I finally got the chance to see Chapman live last night in Indianapolis, and he didn't disappoint. Forgive me if I sound like a scout (reminder: I am not a scout), but he's a smooth lefty with a live arm, showing two plus pitches and the makings of two more. The Reds' prospect with Triple-A Louisville throws a very good fastball that lives at 92-94 mph and can touch 100 when he gets angry. He has a slider with two-plane movement, enough to buckle the knees of a good hitter. That good hitter, Pedro Alvarez, saw three pitches in his second at-bat. First was a 93-mph fastball that tailed back in over the outside of the plate. The fastball, when below 95, has a very late tailing action that comes back in to lefties. The second pitch was an 84-mph slider that had Alvarez, the Pirates' top prospect who is playing for Indianapolis, leaning back, but the sharp break pulled it over the inner half. He finished Alvarez off with a hard 99-mph pitch right over the black on the inside of the plate, handcuffing Alvarez.
But he's not perfect. The fastball really flattens out when he throws it faster than 95. Now, at that speed, a lot of guys won't be able to catch up, especially after having their eyes shifted by the slider, so it's not that big a deal yet. His second fastball—which acted at times like a cutter—didn't seem to have much control and had much earlier movement. When he got it over the plate, it was pretty fat. His changeup is a work in progress, at best. His entire delivery changes, tipping the pitch, and he tends to put it in the dirt. He does have a tendency to miss low, only working up in the zone with his good heat. He also has a tendency to "fly open," losing the timing between foot strike and ball release, pushing the ball up but usually well into the lefty batter's box.

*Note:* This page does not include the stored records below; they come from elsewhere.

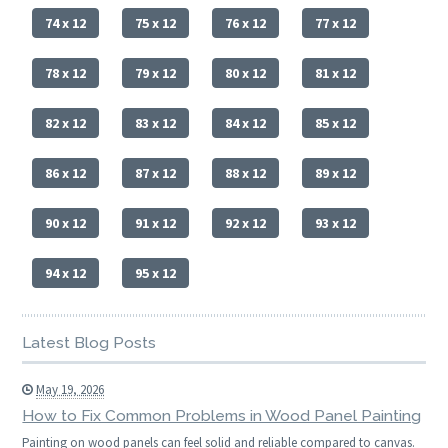
74 x 12
75 x 12
76 x 12
77 x 12
78 x 12
79 x 12
80 x 12
81 x 12
82 x 12
83 x 12
84 x 12
85 x 12
86 x 12
87 x 12
88 x 12
89 x 12
90 x 12
91 x 12
92 x 12
93 x 12
94 x 12
95 x 12
Latest Blog Posts
May 19, 2026
How to Fix Common Problems in Wood Panel Painting
Painting on wood panels can feel solid and reliable compared to canvas.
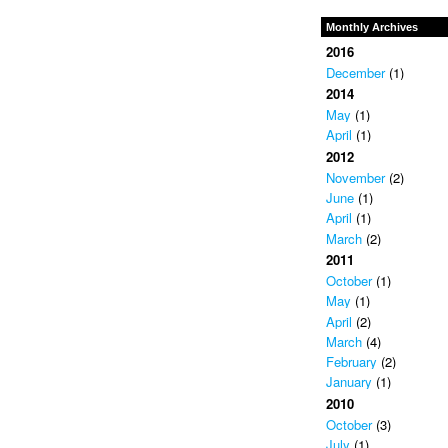
Monthly Archives
2016
December
(1)
2014
May
(1)
April
(1)
2012
November
(2)
June
(1)
April
(1)
March
(2)
2011
October
(1)
May
(1)
April
(2)
March
(4)
February
(2)
January
(1)
2010
October
(3)
July
(1)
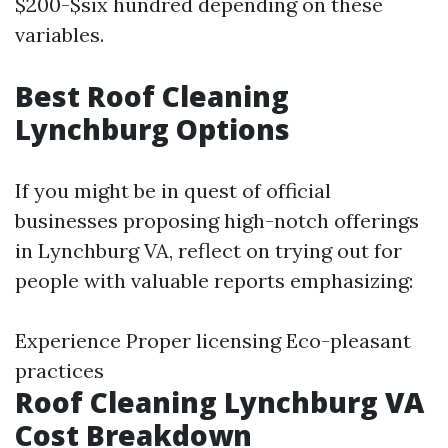
$200-$six hundred depending on these
variables.
Best Roof Cleaning
Lynchburg Options
If you might be in quest of official
businesses proposing high-notch offerings
in Lynchburg VA, reflect on trying out for
people with valuable reports emphasizing:
Experience Proper licensing Eco-pleasant
practices
Roof Cleaning Lynchburg VA
Cost Breakdown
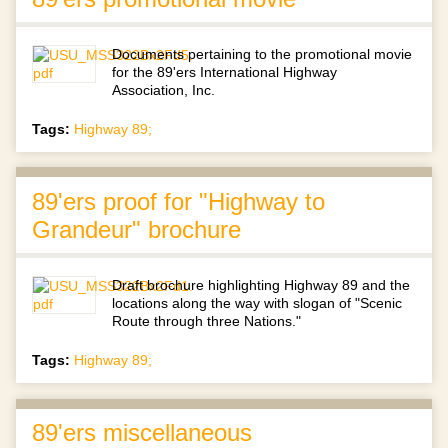
Documents pertaining to the promotional movie
for the 89'ers International Highway
Association, Inc.
Tags:
Highway 89;
89'ers proof for "Highway to
Grandeur" brochure
Draft brochure highlighting Highway 89 and the
locations along the way with slogan of "Scenic
Route through three Nations."
Tags:
Highway 89;
89'ers miscellaneous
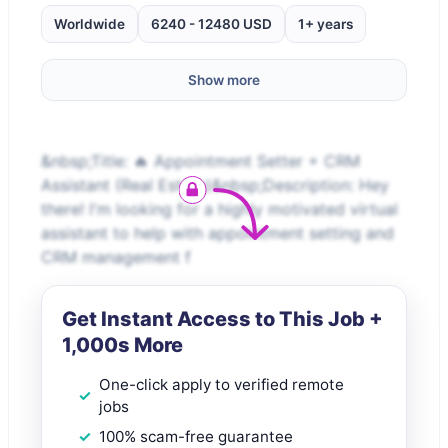
Worldwide
6240 - 12480 USD
1+ years
Show more
&nbsp;Title: 🔥 Appointment Setter + CRM
Assistant (Real Estate)&nbsp;Description: Hey
there! I'm looking for a highly motivated virtual
assistant to help with appointment setting and
CRM management f
Get Instant Access to This Job +
1,000s More
One-click apply to verified remote
jobs
100% scam-free guarantee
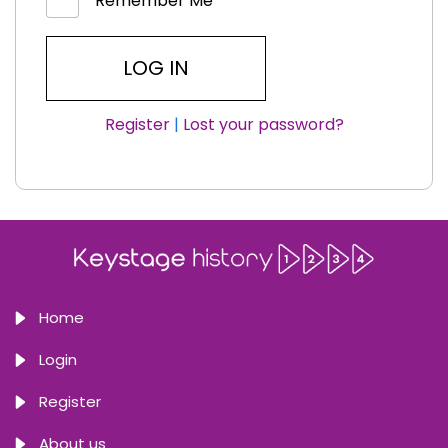
Remember Me
Register
|
Lost your password?
Home
Login
Register
About us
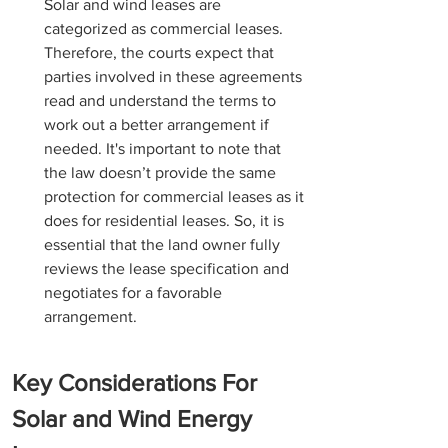
Solar and wind leases are 
categorized as commercial leases. 
Therefore, the courts expect that 
parties involved in these agreements 
read and understand the terms to 
work out a better arrangement if 
needed. It's important to note that 
the law doesn’t provide the same 
protection for commercial leases as it 
does for residential leases. So, it is 
essential that the land owner fully 
reviews the lease specification and 
negotiates for a favorable 
arrangement.
Key Considerations For 
Solar and Wind Energy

There are also some oddities. Chapman has a devastating pickoff move. Jose Tabata got on with a walk, but still has no idea what happened once he was at first. Chapman's delivery is slow, an uncorking that has a lot of hip turn on top of a drop-and-drive motion that recalls parts of Orlando Hernandez's delivery. While Chapman pitches over the top, that hard drop with his back leg doesn't give much downward plane to his pitches. He also has one physical oddity that I haven't heard mentioned before, in his shoulders. Many pitchers have an imbalance in their shoulders, with their pitching shoulder larger than their glove-side shoulder. Chapman is the opposite and I couldn't get any explanation for why that might occur. Chapman is a natural lefty and not a weight room guy. It's possible this is some sort of quirk of the uniform, but I watched him closely and it does appear that there's a difference. Were this on the throwing side, it would suggest sick scapula, but again, it's on the glove side.
Chapman's stuff is very good, but he's inefficient and seems to get frustrated on the mound. At times, he "pitches angry," overthrowing, adding more leg drive and stride length, and giving off some bad mojo. If he can harness this, the 100-mph heat will keep that frustration from growing, but I do wonder how he'll adjust to those that can hit that kind of pitch. (There aren't many of them.) He doesn't have the polish of the Rays' David Price, someone I also saw pitch from the same mound a couple years back. His fastball is better that Price's and his slider can be, but Price had more of an understanding of pitching and was more consistent and controlled on the mound. The fastball did not appear to be nearly as good as that of the Rangers' Neftali Feliz. It is coming lefty, but Feliz keeps its movement, even at the higher velocities. We'll see if Chapman's results can approximate that of those two elite pitchers. Let's just hope this is the last time Chapman appears in this column.